The nature of this life is one of continuous change, we generally kick against the transience of situations and (from childhood) long to replicate good times and memories. Some of us visit childhood holiday destinations with our own children in the vain hope that we can somehow live again in a happy moment; or we seek out old friends on social media in some misguided attempt to reconnect with people that are no longer part of who we are. I have walked down streets that I played on as a child looking for the ghosts of the people who meant so much to me at the time and whose childhood quirks have been airbrushed out of the pictures in my mind.

The beauty of good memories is that they are good, but only in retrospect, Harry Belafonte sang that "life's a road we walk but one way down," we filter out the awkwardness of childhood and teenage years and have only the idealistic reality that we choose to remember. In some ways this is a self preservation instinct that is built into each one of us to allow us to move on and forward in life. Many who simply stop in life are crippled by memories of terrible events that shook their entire existence; ironically, people that have survived cataclysmic historical events manage to bury the trauma deep inside and never again revisit them, drawing a deep line which they refuse to cross or acknowledge.

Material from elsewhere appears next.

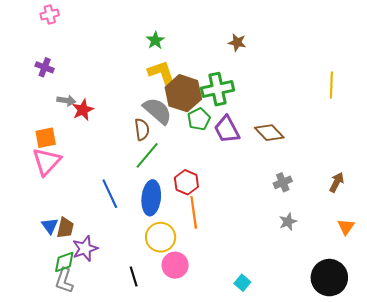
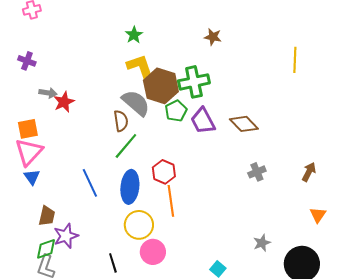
yellow line: (331, 85) -> (295, 60), moved
gray star: (288, 222) -> (262, 243), moved
blue triangle: (50, 226) -> (32, 177), moved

I believe that the people we now are is such a rich tapestry of our experiences we do ourselves and those around us a deep disservice by shunning the road which led us here. Movie history is littered with stories of people who reinvent themselves in a new town and try desperately to hide who they once were; unfortunately in a media driven world no stone is left unturned when a person becomes public property and every detail is raked over. It takes a very measured and clever person to hide a past.

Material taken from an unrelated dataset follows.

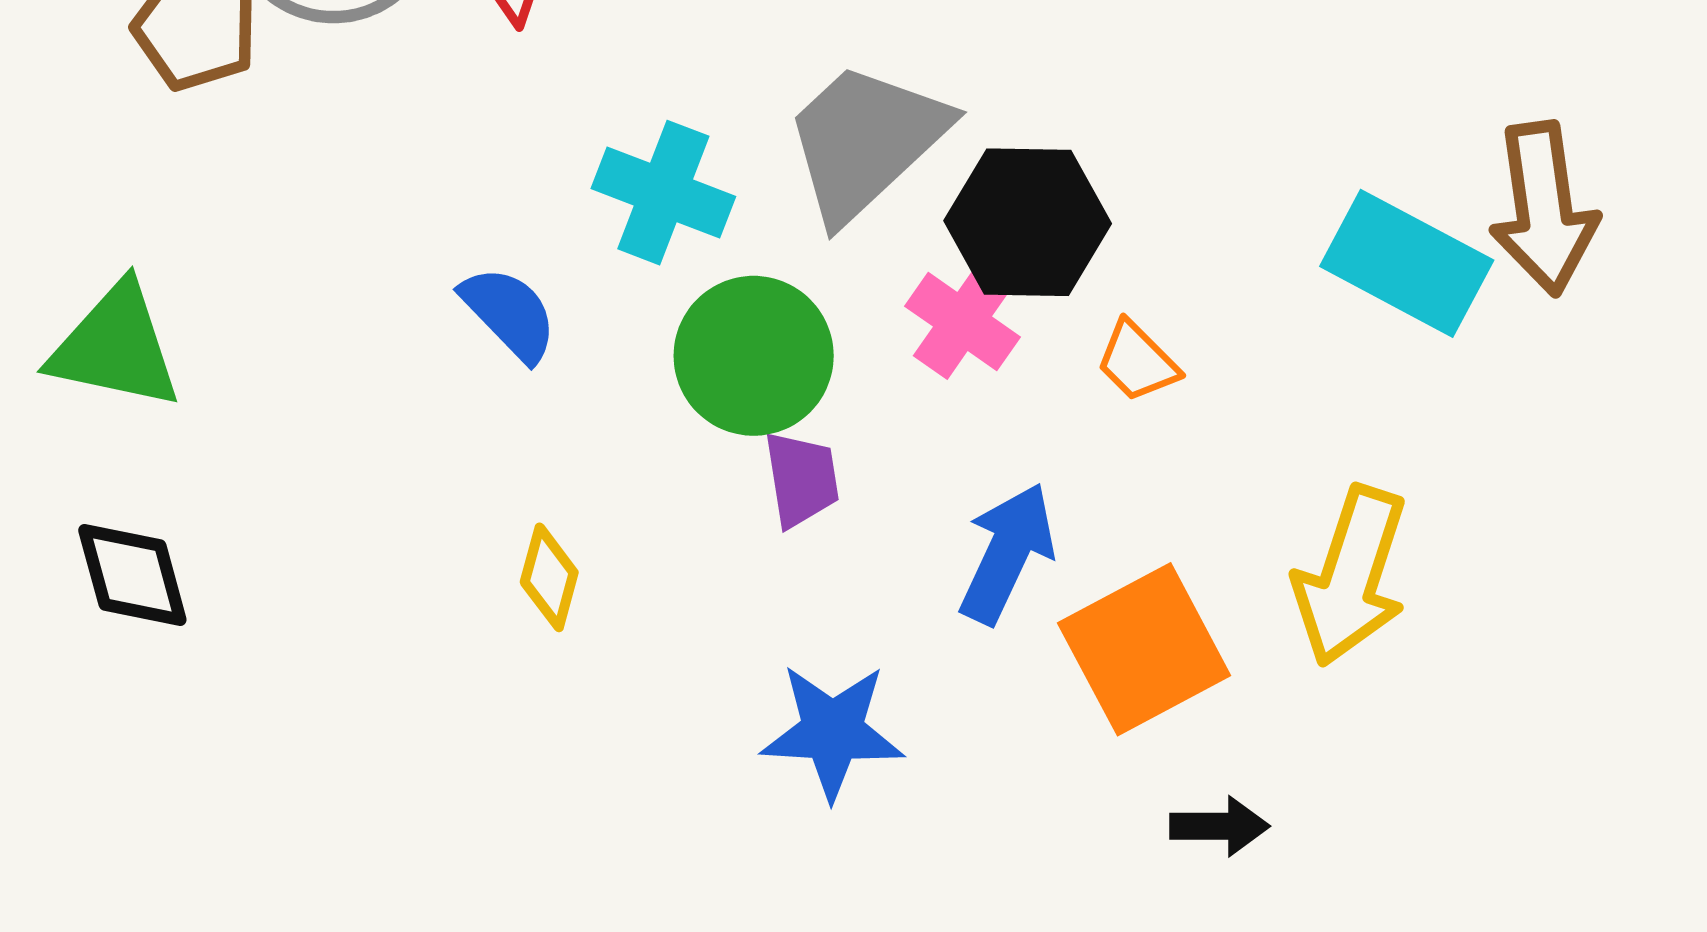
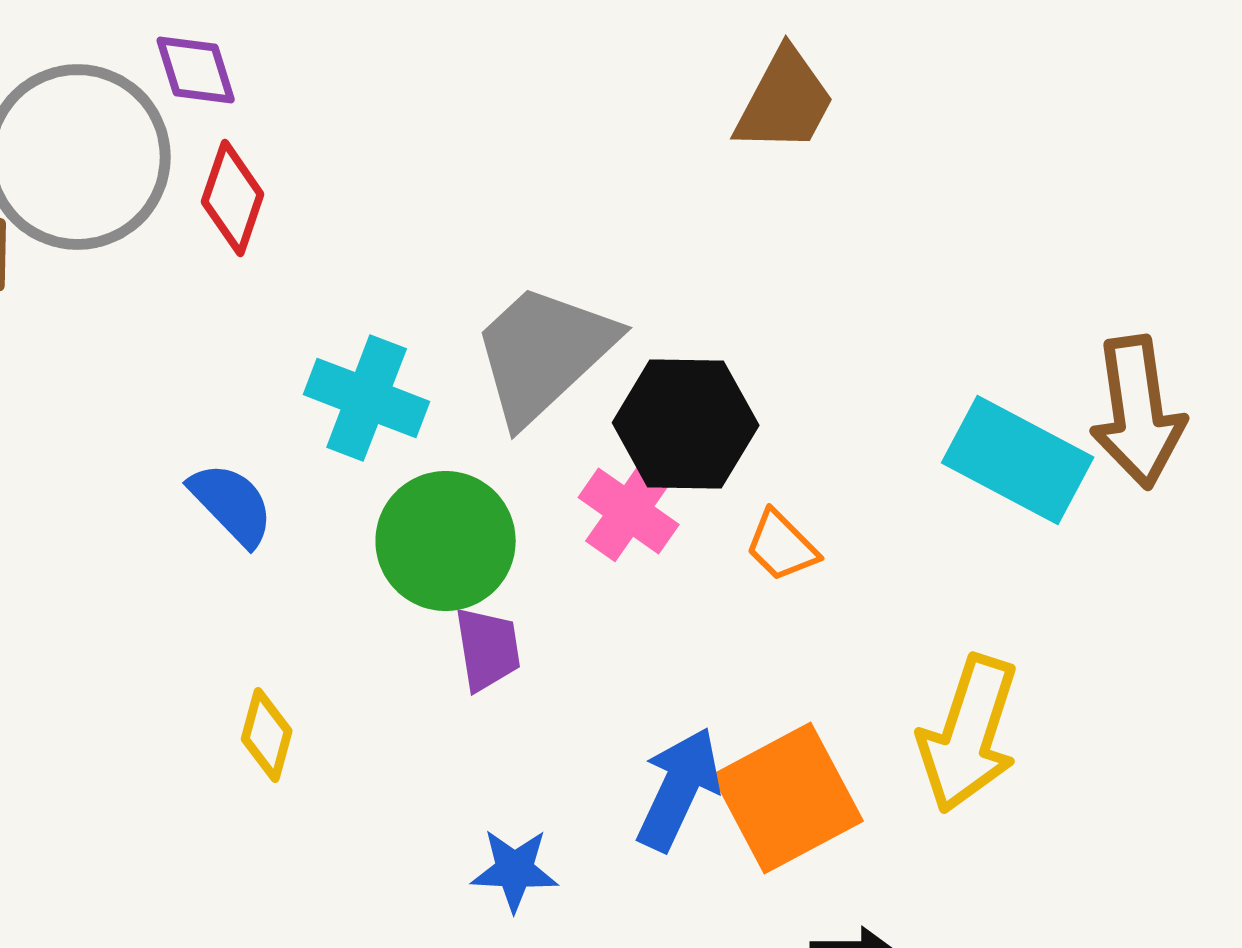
blue arrow: (1007, 553) -> (679, 789), moved
blue star: (832, 731) -> (515, 870), size x0.7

One of the phone companies ran a commercial a number of years ago which pointed out that we are the sum of all the experiences and people we have come across up to now. I forget the point from the business standpoint but it hit home to me the truth of the statement.

We are who we are, but we don't need to stay where life has driven us; we have the tremendous privilege of being able to change. In the prisons around the world men and women are languishing, waiting for release or death; others in those same prisons are formulating plans for their future by studying, working out or planning another crime. It was while in prison after the fall of Baghdad that the seed of a middle east caliphate formed in the mind of an ex secret policeman, we now see that in motion. It was in a cell in South Africa that a former terrorist was reformed into a statesman.

The point is that we are held prisoner only by our own limitations; no matter what our circumstances are we can think big thoughts and make small changes to affect our outlook.

I am prone to poetic thinking, not that I write poems, but I like the mind which came up with a thought like James Bay did in his song from which this all stemmed. I have been chagrined for it in the past by more black and white thinking men but I prefer to walk with the poets and dreamers even if only by enjoyment. The problem with this type of thinking in me is that it tends to inaction and over thinking things instead of applying what I write.

We need the men who are like blunt instruments and equally we need those who are dreamers but both can lose the point in the here and now. We must accept and learn from our past experiences while pressing forward to what is to come and all the while living fully now; I need to get that.

I do take my kids on the occasional holiday to where I used to live, where I was happiest, and they now have a great love for it as well. My son learned to cycle there, my daughter and son dug a hole so deep in the sand that we needed steps to get them out; they have the same happy distant look when we mention the town. One day they may make new memories with their own children there as well.